That’s the engine behind every query.

Why we built our own

We started in 2023 with the Panama Vector API in Apache Lucene. It worked well for float32 dot products, but Elasticsearch's needs quickly outgrew what it could provide. Elasticsearch supports a wide range of quantized vector types: int8, int4, bfloat16, single-bit, and asymmetric BBQ. Each has different SIMD strategies, packing layouts, and accumulator requirements. Beyond type coverage, Elasticsearch's scoring paths demand more than single-pair throughput: HNSW needs to score several graph neighbors in one pass, IVF needs bulk scoring of thousands of candidates with prefetching, and disk-based scoring needs to work directly on mmap'd memory without copying. We looked at what was available, and nothing covered the full set.

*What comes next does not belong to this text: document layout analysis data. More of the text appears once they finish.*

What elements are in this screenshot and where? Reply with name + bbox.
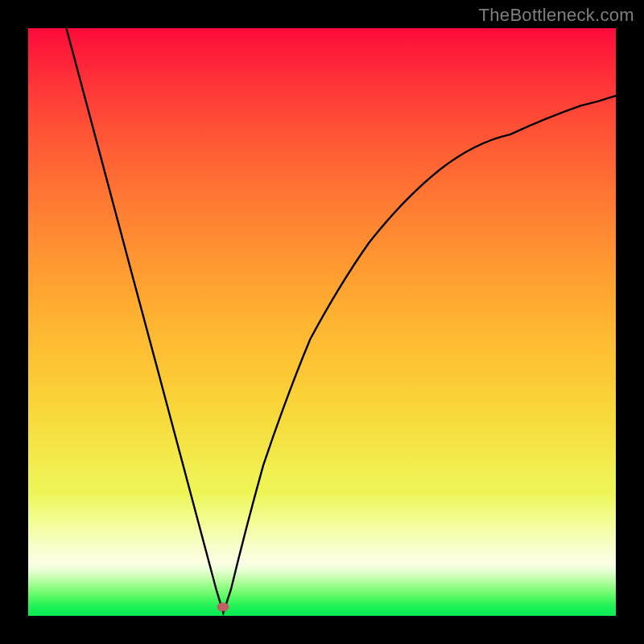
watermark-text: TheBottleneck.com [479,5,634,26]
optimum-marker [217,603,229,612]
chart-frame: TheBottleneck.com [0,0,644,644]
bottleneck-curve [66,28,616,613]
plot-area [28,28,616,616]
curve-layer [28,28,616,616]
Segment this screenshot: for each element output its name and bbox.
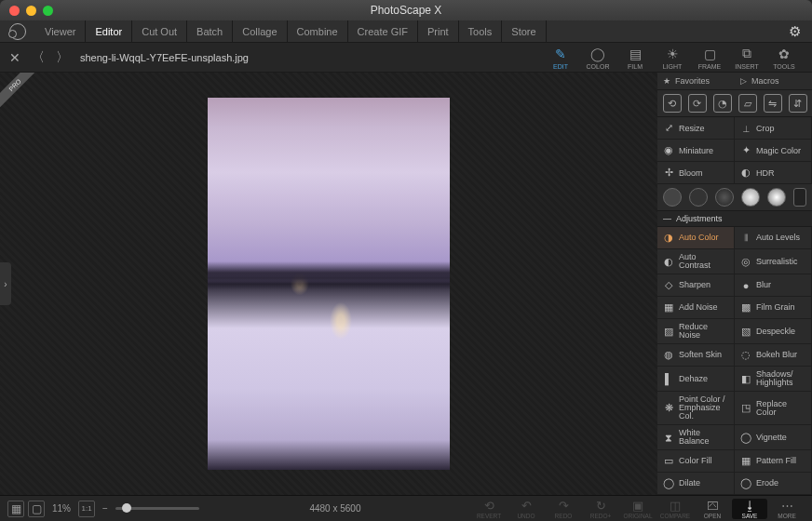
adj-label: Film Grain [756, 303, 795, 312]
replace-color-icon: ◳ [740, 403, 751, 414]
rotate-left-icon[interactable]: ⟲ [663, 94, 682, 113]
zoom-slider[interactable] [115, 507, 199, 510]
point-color-emphasize-col--icon: ❋ [663, 403, 674, 414]
tooltab-edit[interactable]: ✎EDIT [542, 44, 579, 72]
status-compare[interactable]: ◫COMPARE [657, 499, 693, 519]
tab-collage[interactable]: Collage [233, 20, 287, 43]
status-btn-label: ORIGINAL [623, 513, 652, 519]
adj-auto-contrast[interactable]: ◐Auto Contrast [657, 249, 735, 274]
swatch-3[interactable] [715, 188, 734, 207]
status-btn-label: MORE [778, 513, 796, 519]
swatch-5[interactable] [767, 188, 786, 207]
prev-file-icon[interactable]: 〈 [32, 49, 45, 66]
expand-sidebar-handle[interactable]: › [0, 262, 11, 305]
tool-miniature[interactable]: ◉Miniature [657, 140, 735, 162]
adj-replace-color[interactable]: ◳Replace Color [735, 392, 812, 425]
adj-vignette[interactable]: ◯Vignette [735, 425, 812, 450]
film-icon: ▤ [627, 46, 643, 62]
adj-surrealistic[interactable]: ◎Surrealistic [735, 249, 812, 274]
tab-store[interactable]: Store [502, 20, 546, 43]
adj-color-fill[interactable]: ▭Color Fill [657, 450, 735, 473]
adj-pattern-fill[interactable]: ▦Pattern Fill [735, 450, 812, 473]
tooltab-insert[interactable]: ⧉INSERT [728, 44, 765, 72]
status-redo+[interactable]: ↻REDO+ [583, 499, 618, 519]
adj-dilate[interactable]: ◯Dilate [657, 473, 735, 495]
status-open[interactable]: ⮹OPEN [695, 499, 730, 519]
adj-label: Surrealistic [756, 258, 798, 266]
adj-despeckle[interactable]: ▧Despeckle [735, 319, 812, 344]
tool-hdr[interactable]: ◐HDR [735, 162, 812, 184]
magic-color-icon: ✦ [740, 145, 751, 156]
canvas-area[interactable]: › [0, 73, 657, 495]
status-save[interactable]: ⭳SAVE [732, 499, 767, 519]
adj-shadows-highlights[interactable]: ◧Shadows/ Highlights [735, 367, 812, 392]
rotate-right-icon[interactable]: ⟳ [688, 94, 707, 113]
adj-label: Bokeh Blur [756, 351, 797, 359]
app-title: PhotoScape X [0, 4, 812, 17]
status-more[interactable]: ⋯MORE [769, 499, 805, 519]
adj-white-balance[interactable]: ⧗White Balance [657, 425, 735, 450]
flip-vertical-icon[interactable]: ⇵ [789, 94, 807, 113]
auto-contrast-icon: ◐ [663, 256, 674, 267]
adj-sharpen[interactable]: ◇Sharpen [657, 274, 735, 297]
tab-editor[interactable]: Editor [86, 20, 132, 43]
swatch-1[interactable] [663, 188, 682, 207]
actual-size-button[interactable]: 1:1 [78, 501, 95, 517]
tooltab-color-label: COLOR [587, 63, 610, 70]
adj-dehaze[interactable]: ▌Dehaze [657, 367, 735, 392]
status-redo[interactable]: ↷REDO [546, 499, 581, 519]
status-undo[interactable]: ↶UNDO [508, 499, 544, 519]
shadows-highlights-icon: ◧ [740, 373, 751, 384]
adj-reduce-noise[interactable]: ▨Reduce Noise [657, 319, 735, 344]
zoom-out-icon[interactable]: − [102, 503, 108, 514]
adj-add-noise[interactable]: ▦Add Noise [657, 297, 735, 319]
swatch-4[interactable] [741, 188, 760, 207]
tool-magic-color[interactable]: ✦Magic Color [735, 140, 812, 162]
grid-icon[interactable]: ▦ [7, 501, 24, 517]
adj-auto-color[interactable]: ◑Auto Color [657, 227, 735, 249]
adjustments-header[interactable]: —Adjustments [657, 211, 812, 227]
tooltab-light[interactable]: ☀LIGHT [654, 44, 691, 72]
open-icon: ⮹ [707, 499, 719, 512]
tab-print[interactable]: Print [418, 20, 459, 43]
adj-auto-levels[interactable]: ⫴Auto Levels [735, 227, 812, 249]
image-preview[interactable] [208, 98, 450, 470]
settings-gear-icon[interactable]: ⚙ [789, 23, 801, 40]
status-original[interactable]: ▣ORIGINAL [620, 499, 656, 519]
tooltab-tools[interactable]: ✿TOOLS [765, 44, 803, 72]
tool-bloom[interactable]: ✢Bloom [657, 162, 735, 184]
fit-icon[interactable]: ▢ [28, 501, 45, 517]
swatch-6[interactable] [793, 188, 806, 207]
macros-button[interactable]: ▷Macros [735, 73, 812, 89]
adj-erode[interactable]: ◯Erode [735, 473, 812, 495]
adj-film-grain[interactable]: ▩Film Grain [735, 297, 812, 319]
tool-crop[interactable]: ⟂Crop [735, 117, 812, 140]
tab-batch[interactable]: Batch [187, 20, 233, 43]
status-btn-label: REDO+ [590, 513, 612, 519]
tooltab-film[interactable]: ▤FILM [616, 44, 654, 72]
adj-bokeh-blur[interactable]: ◌Bokeh Blur [735, 344, 812, 367]
tab-combine[interactable]: Combine [288, 20, 348, 43]
tab-cutout[interactable]: Cut Out [132, 20, 187, 43]
flip-horizontal-icon[interactable]: ⇋ [764, 94, 782, 113]
close-file-icon[interactable]: ✕ [9, 50, 20, 65]
tooltab-color[interactable]: ◯COLOR [579, 44, 616, 72]
adj-soften-skin[interactable]: ◍Soften Skin [657, 344, 735, 367]
favorites-button[interactable]: ★Favorites [657, 73, 735, 89]
adj-point-color-emphasize-col-[interactable]: ❋Point Color / Emphasize Col. [657, 392, 735, 425]
tab-viewer[interactable]: Viewer [35, 20, 86, 43]
next-file-icon[interactable]: 〉 [56, 49, 69, 66]
window-titlebar: PhotoScape X [0, 0, 812, 20]
rotate-free-icon[interactable]: ◔ [713, 94, 732, 113]
tooltab-frame[interactable]: ▢FRAME [691, 44, 728, 72]
status-revert[interactable]: ⟲REVERT [471, 499, 507, 519]
tab-creategif[interactable]: Create GIF [348, 20, 418, 43]
straighten-icon[interactable]: ▱ [738, 94, 757, 113]
file-bar: ✕ 〈 〉 sheng-li-WqqL-Y7EeFE-unsplash.jpg … [0, 43, 812, 73]
status-bar: ▦ ▢ 11% 1:1 − 4480 x 5600 ⟲REVERT↶UNDO↷R… [0, 495, 812, 521]
tool-resize[interactable]: ⤢Resize [657, 117, 735, 140]
tab-tools[interactable]: Tools [459, 20, 503, 43]
adj-label: White Balance [679, 429, 728, 446]
adj-blur[interactable]: ●Blur [735, 274, 812, 297]
swatch-2[interactable] [689, 188, 708, 207]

So we built simdvec: hand-tuned native C++ kernels called from Java via FFI, with bulk scoring, prefetching, and support for every vector type Elasticsearch uses. By owning the library, we control the full stack. When we add a new quantization type like BBQ, it gets a tuned SIMD kernel wired all the way through the system. We don't wait for an upstream library to support it, and we don't compromise on performance for any type. Every vector query in Elasticsearch, whether HNSW, IVF, reranking, or hybrid, runs on this engine, built around the operations and types we actually use.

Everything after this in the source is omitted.